Le placement de personnel temporaire au Québec : une brève histoire législative
Au Québec, le premier bureau privé de placement de travailleurs a ouvert ses portes en 1893 dans la région de Montréal. Plusieurs autres ouvriront subséquemment. Ces bureaux promettaient aux chercheurs d’emploi, souvent de pauvres manœuvres, de leur trouver un travail dans une entreprise en échange de certains frais payables à l’avance.
À cette époque, les bureaux de placement avaient toutefois une très mauvaise réputation. Des cas d’irrégularité étaient fréquemment rapportés aux autorités. C’est pourquoi, dès 1910, le Québec adoptait la Loi concernant les bureaux de placement pour les ouvriers. Le mot « ouvrier » désignait alors toute personne se livrant à un travail manuel, incluant les domestiques et les servantes. Cette loi répondait à deux objectifs : premièrement, protéger les ouvriers œuvrant au sein de bureaux de placement privés en permettant aux différentes municipalités de réguler ces derniers; deuxièmement, autoriser le gouvernement provincial à ouvrir des bureaux de placement publics qui allaient concurrencer ceux du privé. La nouvelle législation obligeait les bureaux privés à obtenir un permis émis par le ministre des Travaux publics et du Travail. Ils devaient également produire un rapport de leurs activités sur demande. Les premiers bureaux de placement publics ouvriront à Montréal et à Québec en 1911, de même qu’à Sherbrooke en 1912.

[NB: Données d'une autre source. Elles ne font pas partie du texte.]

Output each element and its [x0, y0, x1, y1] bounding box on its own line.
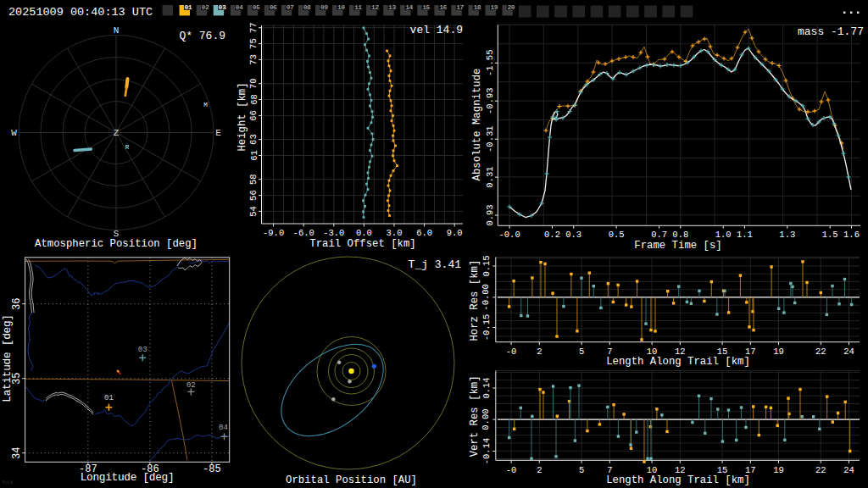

Sous l’influence d’un courant plus prohibitif à l’échelle internationale, cette loi fut l’objet, en 1919, d’une première modification. Elle permettait aux autorités d’ordonner, en tout temps, « la fermeture de tous les bureaux de placement, tenus ou contrôlés par des particuliers, compagnies ou autres personnes ». Bien que le Québec n'ait jamais agi en ce sens, la régulation plus sévère des bureaux de placement privés a fait en sorte d’en réduire le nombre, mais surtout elle a permis de punir les fautifs.
En 1932, le gouvernement québécois procédait à un second amendement à la loi de 1910. Il visait à interdire les bureaux de placement privés sur son territoire. On y remplaçait notamment le terme « ouvrier » par « employé », élargissant ainsi la portée de la loi à toute personne travaillant en vertu d'un contrat de louage d'ouvrage ou d'apprentissage. Toutefois, les sociétés religieuses, ouvrières et charitables, de même que les employeurs possédant leurs propres bureaux de placement étaient exclus, ce qui permettait facilement aux bureaux se proclamant « mandataires des employeurs » de contourner la loi. La nouvelle législation, loin de freiner l’activité des bureaux privés, a donc favorisé leur recrudescence. Soulignons qu’à cette époque, l'industrie du placement temporaire se spécialisait dans le remplacement de travailleurs manuels et de secrétaires pour des congés de maladie, de maternité ou pour des vacances. Les contrats étaient souvent de courte durée.
Cinquante ans plus tard, en 1982, l'Assemblée nationale abrogeait la législation de 1932. L'absence de pouvoirs d'enquête et de contrôle ainsi que les faibles amendes prévues ne permettaient pas d’en assurer adéquatement le respect. Le gouvernement de l’époque considérait en outre que la Loi sur la protection du consommateur et la Loi sur les normes du travail encadraient suffisamment les activités des agences de placement.
Fort de cette déréglementation, l’industrie du placement privé connût une croissance importante au cours des trois décennies qui suivirent, particulièrement durant les années 2000. Malheureusement, cette absence de balises légales a créé les conditions propices à l’apparition de nouveaux problèmes liés à l’industrie du placement privé, celle-ci se voyant qualifier de véritable jungle par plusieurs observateurs.
Aujourd’hui, plus de cent ans après l’adoption de la première loi québécoise sur le placement de travailleurs, les pressions sur le législateur se font de nouveau sentir afin d’encadrer ce secteur d’activité; comme quoi l’histoire est un perpétuel recommencement!